Course ratings correlate well with recommendation scores.

Course score vs recommendation score graph

Course ratings also correlate well with lecturer scores, but with more scatter.

Course score vs lecturer score graph

Sentiment analysis on the course comments also agree well with its average course rating.

Course score vs sentiment score graph

Most high-scoring courses have low workload.

Course score vs workload score graph

Harvard classes tend to have high ratings. It is rare to get a low score.

Histogram of the courses by rating

Most Harvard classes have a workload demand of around 5 hours per week outside of classes, though the distribution is skewed so some classes have much higher workloads.

Histogram of the courses by workload hours

There is little correlation between the number of students in the class and the score of the class.

Course score vs number of students graph

Installation

This project uses uv for fast dependency management. Python 3.11 is required for numpy compatibility.

First, install uv if you haven't already:

# On macOS and Linux
curl -LsSf https://astral.sh/uv/install.sh | sh

# On Windows
powershell -c "irm https://astral.sh/uv/install.ps1 | iex"

Then install dependencies:

uv sync

This will automatically create a virtual environment with Python 3.11 and install all dependencies.

Usage

You probably don't need to follow the steps below since the results can be found at release (or archive for older results). If you want to replicate the data release or if you are maintaining this repo for future data release, you can follow the steps below.

Scraping the QGuide

The code for this section is at src/qguide.

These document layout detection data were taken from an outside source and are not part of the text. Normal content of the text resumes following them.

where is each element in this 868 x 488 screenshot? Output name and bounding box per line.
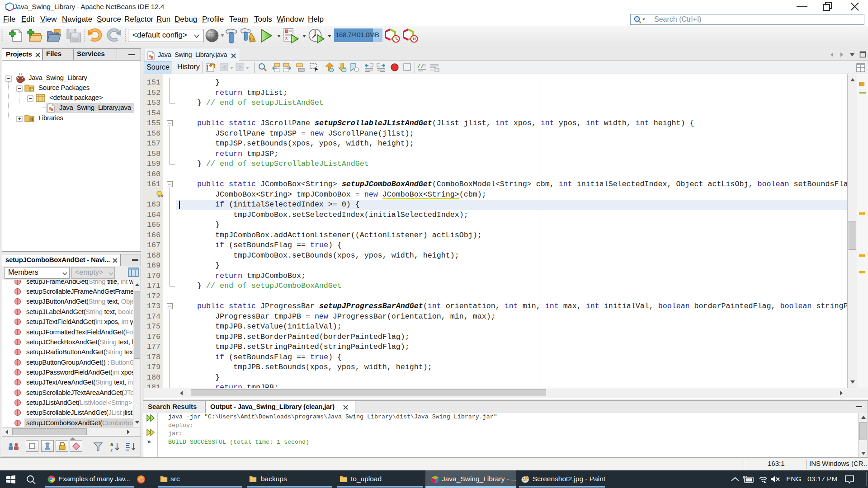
svg-text:3: 3 [285,37,288,41]
svg-text:a: a [110,441,113,447]
svg-text:z: z [110,447,113,452]
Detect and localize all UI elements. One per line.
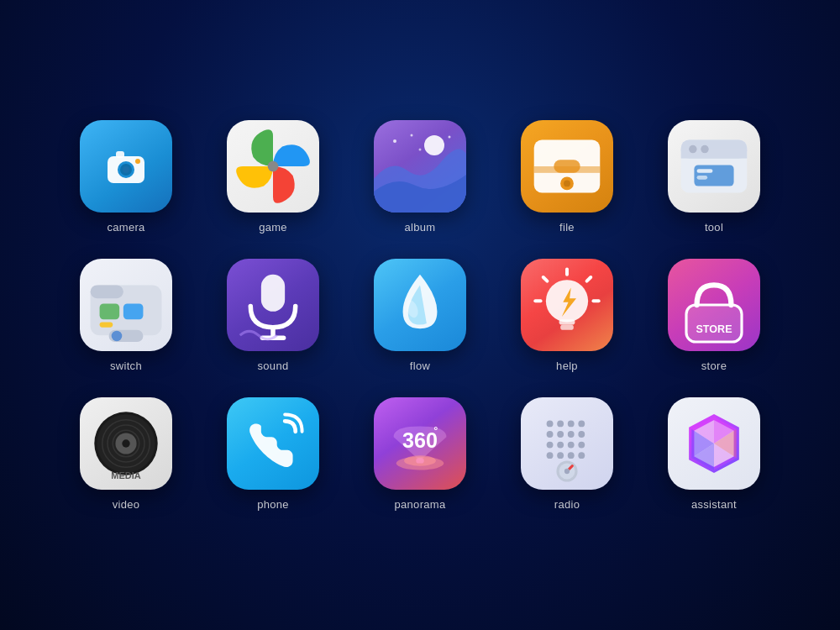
app-item-file[interactable]: file [517,120,617,234]
svg-rect-24 [697,176,708,180]
app-item-tool[interactable]: tool [664,120,764,234]
svg-rect-23 [697,169,713,173]
camera-icon [101,141,151,192]
svg-point-72 [557,452,564,459]
svg-point-7 [424,135,444,155]
app-item-video[interactable]: MEDIA video [76,397,176,511]
album-icon [374,120,466,213]
flow-label: flow [410,360,430,372]
svg-rect-38 [560,324,574,329]
svg-line-40 [587,277,591,281]
svg-point-67 [547,441,554,448]
svg-point-71 [547,452,554,459]
sound-icon-wrapper [227,259,319,351]
svg-rect-27 [100,303,120,319]
app-item-assistant[interactable]: assistant [664,397,764,511]
album-label: album [405,221,436,234]
flow-icon-wrapper [374,259,466,351]
assistant-icon-wrapper [668,397,760,490]
svg-line-41 [543,277,548,281]
app-grid: camera game [59,103,781,528]
video-icon: MEDIA [80,397,172,490]
svg-point-9 [411,134,413,136]
file-icon-wrapper [521,120,613,213]
svg-point-61 [568,420,575,427]
radio-label: radio [554,498,580,511]
video-label: video [113,498,140,511]
flow-icon [374,259,466,351]
svg-point-60 [557,420,564,427]
app-item-album[interactable]: album [370,120,470,234]
phone-icon [227,397,319,490]
help-label: help [556,360,578,372]
svg-text:MEDIA: MEDIA [111,470,141,480]
svg-point-73 [568,452,575,459]
tool-icon [668,120,760,213]
svg-point-70 [578,441,585,448]
switch-icon [80,259,172,351]
svg-rect-28 [123,303,144,319]
phone-icon-wrapper [227,397,319,490]
svg-point-78 [564,468,570,473]
panorama-label: panorama [395,498,446,511]
camera-icon-wrapper [80,120,172,213]
svg-rect-14 [554,160,580,173]
file-label: file [559,221,575,234]
assistant-icon [668,397,760,490]
app-item-flow[interactable]: flow [370,259,470,372]
switch-icon-wrapper [80,259,172,351]
sound-icon [227,259,319,351]
svg-point-20 [689,144,696,152]
app-item-help[interactable]: help [517,259,617,372]
app-item-panorama[interactable]: 360 ° panorama [370,397,470,511]
svg-point-66 [578,431,585,438]
tool-label: tool [705,221,723,234]
svg-point-63 [547,431,554,438]
album-icon-wrapper [374,120,466,213]
svg-rect-58 [416,458,423,463]
svg-point-21 [701,144,708,152]
svg-point-8 [393,139,396,143]
help-icon-wrapper [521,259,613,351]
svg-rect-29 [100,322,113,327]
app-item-store[interactable]: STORE store [664,259,764,372]
camera-label: camera [107,221,144,234]
radio-icon-wrapper [521,397,613,490]
svg-point-62 [578,420,585,427]
app-item-sound[interactable]: sound [223,259,323,372]
app-item-radio[interactable]: radio [517,397,617,511]
svg-rect-37 [559,319,575,324]
store-icon-wrapper: STORE [668,259,760,351]
store-label: store [701,360,727,372]
video-icon-wrapper: MEDIA [80,397,172,490]
svg-point-6 [268,160,279,171]
svg-point-5 [135,159,140,164]
svg-point-68 [557,441,564,448]
assistant-label: assistant [691,498,737,511]
svg-point-31 [112,330,123,341]
svg-rect-32 [261,274,285,311]
svg-text:STORE: STORE [696,323,732,335]
svg-text:360: 360 [402,428,438,451]
svg-text:°: ° [433,425,438,437]
svg-point-59 [547,420,554,427]
svg-rect-4 [116,151,124,158]
file-icon [521,120,613,213]
game-icon [227,120,319,213]
game-icon-wrapper [227,120,319,213]
app-item-switch[interactable]: switch [76,259,176,372]
svg-point-10 [419,148,422,150]
svg-point-64 [557,431,564,438]
switch-label: switch [110,360,142,372]
radio-icon [521,397,613,490]
svg-rect-26 [91,285,123,298]
svg-point-74 [578,452,585,459]
app-item-camera[interactable]: camera [76,120,176,234]
tool-icon-wrapper [668,120,760,213]
app-item-game[interactable]: game [223,120,323,234]
help-icon [521,259,613,351]
sound-label: sound [258,360,289,372]
app-item-phone[interactable]: phone [223,397,323,511]
panorama-icon-wrapper: 360 ° [374,397,466,490]
svg-point-52 [122,439,129,447]
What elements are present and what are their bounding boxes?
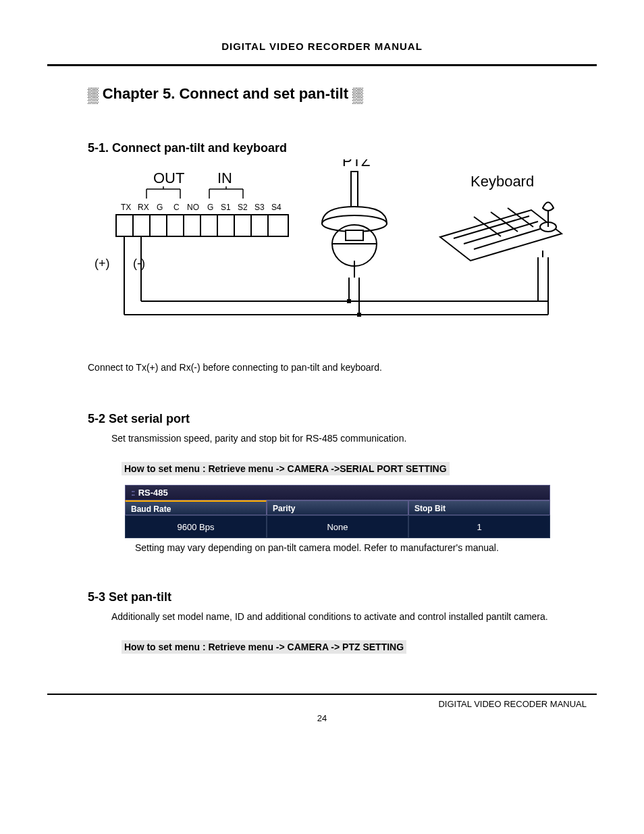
diagram-terminal-labels: TX RX G C NO G S1 S2 S3 S4: [121, 203, 281, 212]
svg-point-37: [322, 215, 387, 232]
chapter-deco-right-icon: ▒: [352, 86, 363, 104]
rs485-col-parity: Parity: [267, 500, 408, 515]
section-5-3-title: 5-3 Set pan-tilt: [88, 590, 597, 604]
diagram-ptz-camera-icon: [322, 172, 387, 278]
rs485-col-stopbit: Stop Bit: [408, 500, 550, 515]
rs485-title-text: RS-485: [138, 488, 168, 498]
section-5-2-caption: Setting may vary depending on pan-tilt c…: [135, 542, 597, 553]
svg-rect-38: [346, 230, 363, 240]
page-number: 24: [47, 713, 597, 723]
section-5-3-desc: Additionally set model name, ID and addi…: [111, 608, 597, 625]
rs485-val-stopbit: 1: [408, 515, 550, 538]
connection-diagram: .lbl{font:18px Arial;} .bg{font:22px Ari…: [76, 159, 568, 342]
svg-rect-18: [116, 215, 288, 236]
svg-text:S1: S1: [221, 203, 231, 212]
chapter-title-text: Chapter 5. Connect and set pan-tilt: [103, 85, 348, 102]
diagram-out-label: OUT: [153, 170, 184, 186]
footer-text: DIGITAL VIDEO RECODER MANUAL: [47, 699, 587, 709]
section-5-2-desc: Set transmission speed, parity and stop …: [111, 430, 597, 447]
rs485-title-icon: ::: [131, 488, 134, 498]
page-header: DIGITAL VIDEO RECORDER MANUAL: [47, 41, 597, 66]
diagram-junction: [347, 299, 351, 303]
svg-text:S2: S2: [238, 203, 248, 212]
svg-text:S4: S4: [271, 203, 281, 212]
section-5-2-title: 5-2 Set serial port: [88, 412, 597, 426]
diagram-keyboard-icon: [440, 203, 562, 261]
diagram-plus-label: (+): [95, 257, 110, 270]
section-5-3-menu-path: How to set menu : Retrieve menu -> CAMER…: [122, 640, 406, 654]
diagram-bracket-out: [146, 186, 180, 199]
diagram-terminal-block: [116, 215, 288, 236]
chapter-title: ▒ Chapter 5. Connect and set pan-tilt ▒: [88, 85, 597, 104]
svg-text:C: C: [173, 203, 180, 212]
svg-text:RX: RX: [138, 203, 149, 212]
rs485-title-bar: ::RS-485: [125, 485, 550, 500]
rs485-settings-table: ::RS-485 Baud Rate Parity Stop Bit 9600 …: [125, 485, 550, 538]
chapter-deco-left-icon: ▒: [88, 86, 99, 104]
diagram-bracket-in: [209, 186, 243, 199]
section-5-2-menu-path: How to set menu : Retrieve menu -> CAMER…: [122, 462, 450, 475]
section-5-1-note: Connect to Tx(+) and Rx(-) before connec…: [88, 361, 597, 375]
rs485-val-baud: 9600 Bps: [125, 515, 267, 538]
diagram-in-label: IN: [217, 170, 232, 186]
diagram-keyboard-label: Keyboard: [471, 173, 534, 190]
diagram-junction: [357, 313, 361, 317]
rs485-col-baud: Baud Rate: [125, 500, 267, 515]
section-5-1-title: 5-1. Connect pan-tilt and keyboard: [88, 141, 597, 155]
svg-text:S3: S3: [254, 203, 265, 212]
svg-rect-36: [351, 172, 358, 209]
svg-text:G: G: [207, 203, 213, 212]
diagram-minus-label: (-): [133, 257, 145, 270]
svg-text:G: G: [157, 203, 163, 212]
svg-text:TX: TX: [121, 203, 131, 212]
svg-text:NO: NO: [187, 203, 199, 212]
footer-rule: [47, 694, 597, 695]
rs485-val-parity: None: [267, 515, 408, 538]
diagram-ptz-label: PTZ: [342, 159, 371, 170]
diagram-wiring: [124, 257, 548, 315]
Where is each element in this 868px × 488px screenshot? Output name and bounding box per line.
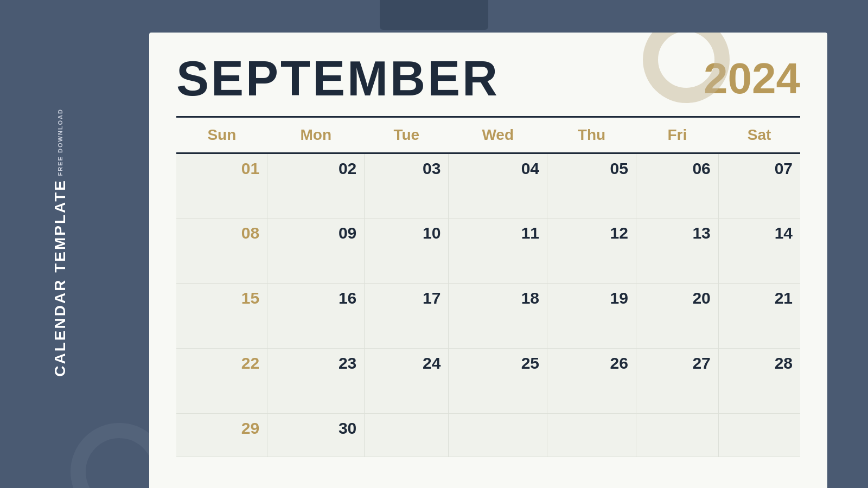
calendar-day-cell: 03 xyxy=(365,153,449,219)
calendar-day-cell: 07 xyxy=(718,153,800,219)
day-number: 17 xyxy=(372,289,441,307)
calendar-day-cell: 06 xyxy=(636,153,718,219)
day-number: 18 xyxy=(456,289,539,307)
day-number: 07 xyxy=(726,159,793,178)
calendar-week-row: 2930 xyxy=(176,414,800,457)
calendar-day-cell: 17 xyxy=(365,284,449,349)
calendar-day-cell: 19 xyxy=(547,284,636,349)
calendar-week-row: 15161718192021 xyxy=(176,284,800,349)
col-header-sun: Sun xyxy=(176,118,267,153)
col-header-mon: Mon xyxy=(267,118,365,153)
calendar-day-cell: 05 xyxy=(547,153,636,219)
day-number: 20 xyxy=(644,289,711,307)
calendar-day-cell: 21 xyxy=(718,284,800,349)
day-number: 28 xyxy=(726,354,793,373)
calendar-week-row: 22232425262728 xyxy=(176,349,800,414)
day-number: 04 xyxy=(456,159,539,178)
top-tab-decoration xyxy=(380,0,488,30)
calendar-paper: SEPTEMBER 2024 Sun Mon Tue Wed Thu Fri S… xyxy=(149,33,827,488)
day-number: 03 xyxy=(372,159,441,178)
day-number: 11 xyxy=(456,224,539,242)
day-number: 08 xyxy=(184,224,259,242)
calendar-day-cell: 11 xyxy=(449,219,547,284)
calendar-day-cell xyxy=(365,414,449,457)
calendar-day-cell: 13 xyxy=(636,219,718,284)
calendar-day-cell: 01 xyxy=(176,153,267,219)
calendar-day-cell: 30 xyxy=(267,414,365,457)
day-number: 26 xyxy=(555,354,628,373)
days-of-week-row: Sun Mon Tue Wed Thu Fri Sat xyxy=(176,118,800,153)
calendar-day-cell: 16 xyxy=(267,284,365,349)
calendar-day-cell xyxy=(449,414,547,457)
calendar-day-cell xyxy=(718,414,800,457)
calendar-day-cell: 10 xyxy=(365,219,449,284)
calendar-day-cell: 09 xyxy=(267,219,365,284)
calendar-day-cell xyxy=(636,414,718,457)
sidebar: FREE DOWNLOAD CALENDAR TEMPLATE xyxy=(52,108,69,377)
col-header-thu: Thu xyxy=(547,118,636,153)
calendar-day-cell: 04 xyxy=(449,153,547,219)
calendar-day-cell: 27 xyxy=(636,349,718,414)
calendar-day-cell: 24 xyxy=(365,349,449,414)
day-number: 10 xyxy=(372,224,441,242)
calendar-day-cell: 28 xyxy=(718,349,800,414)
calendar-day-cell: 02 xyxy=(267,153,365,219)
day-number: 22 xyxy=(184,354,259,373)
day-number: 15 xyxy=(184,289,259,307)
col-header-tue: Tue xyxy=(365,118,449,153)
calendar-week-row: 08091011121314 xyxy=(176,219,800,284)
col-header-fri: Fri xyxy=(636,118,718,153)
calendar-day-cell: 20 xyxy=(636,284,718,349)
day-number: 24 xyxy=(372,354,441,373)
day-number: 29 xyxy=(184,419,259,438)
col-header-sat: Sat xyxy=(718,118,800,153)
calendar-day-cell: 25 xyxy=(449,349,547,414)
day-number: 06 xyxy=(644,159,711,178)
day-number: 21 xyxy=(726,289,793,307)
day-number: 09 xyxy=(275,224,356,242)
calendar-day-cell: 29 xyxy=(176,414,267,457)
day-number: 25 xyxy=(456,354,539,373)
day-number: 12 xyxy=(555,224,628,242)
calendar-day-cell: 18 xyxy=(449,284,547,349)
calendar-day-cell xyxy=(547,414,636,457)
sidebar-free-download-label: FREE DOWNLOAD xyxy=(57,108,63,176)
day-number: 30 xyxy=(275,419,356,438)
day-number: 01 xyxy=(184,159,259,178)
month-title: SEPTEMBER xyxy=(176,54,500,103)
sidebar-calendar-template-label: CALENDAR TEMPLATE xyxy=(52,179,69,377)
calendar-day-cell: 26 xyxy=(547,349,636,414)
day-number: 05 xyxy=(555,159,628,178)
calendar-day-cell: 15 xyxy=(176,284,267,349)
day-number: 23 xyxy=(275,354,356,373)
col-header-wed: Wed xyxy=(449,118,547,153)
calendar-table: Sun Mon Tue Wed Thu Fri Sat 010203040506… xyxy=(176,118,800,457)
day-number: 14 xyxy=(726,224,793,242)
day-number: 16 xyxy=(275,289,356,307)
calendar-day-cell: 22 xyxy=(176,349,267,414)
calendar-week-row: 01020304050607 xyxy=(176,153,800,219)
calendar-day-cell: 08 xyxy=(176,219,267,284)
day-number: 19 xyxy=(555,289,628,307)
calendar-day-cell: 12 xyxy=(547,219,636,284)
day-number: 02 xyxy=(275,159,356,178)
calendar-day-cell: 14 xyxy=(718,219,800,284)
day-number: 13 xyxy=(644,224,711,242)
calendar-day-cell: 23 xyxy=(267,349,365,414)
day-number: 27 xyxy=(644,354,711,373)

  1. First the program needs to discover all the QGuide links for that year and term. Navigate to this link https://qreports.fas.harvard.edu/browse/index?school=FAS&calTerm=YEAR%20SEMESTER where you replace YEAR with the year you want the qguide for (e.g. 2025) and SEMESTER with one of Spring and Fall. It requires login.
  2. Download the webpage (ctrl+s or cmd+s) as a HTML-only file. Keep the default name QReports.html and put it in this folder replacing the old file.
  3. Make sure you are in right folder, if not run cd src/qguide. Then Run uv run scraper.py to scrape the links for the QGuides for each course. The links generated will be stored at courses.csv.
  4. Visit the first QGuide link scrapped at courses.csv. Be careful in VSCode, since it will concat the other fields and result in an invalid URL, so don't cmd+click, but instead copy paste the link.
  5. Open the Developer Console, go to Application and click on the Cookie tab. Get the values for ASP.NET_SessionId and CookieName and paste it to src/qguide/secret_cookie.txt in the following format
    ASP.NET_SessionId=YOUR_VALUE_HERE;CookieName=YOUR_VALUE_HERE
    
  6. Make sure you delete the current QGuides folder to start afresh if it exists.
  7. Run uv run downloader.py to use your cookies to download all the QGuides with the links scrapped from the previous step. The QGuides will be stored at the folder QGuides. This takes about 6 minutes.
  8. Run uv run analyzer.py to generate course_ratings.csv. If you run into a course with bugs, you can copy that FAS string and paste it to the demo or debug section of the code. My usual debugging process is to search for that file in the IDE (cmd+p and paste in the course code that begins with FAS-, the file should show up), reveal in Finder, open in Chrome and see what's up. It's fine to ignore some files with errors, if for example they only contain the response ratio and nothing else.
  9. Once that's done, rename course_ratings.csv as YEAR_TERM.csv like 2025_Fall.csv and put this in release/qguide.

Scraping myHarvard

The code for this section is at src/myharvard.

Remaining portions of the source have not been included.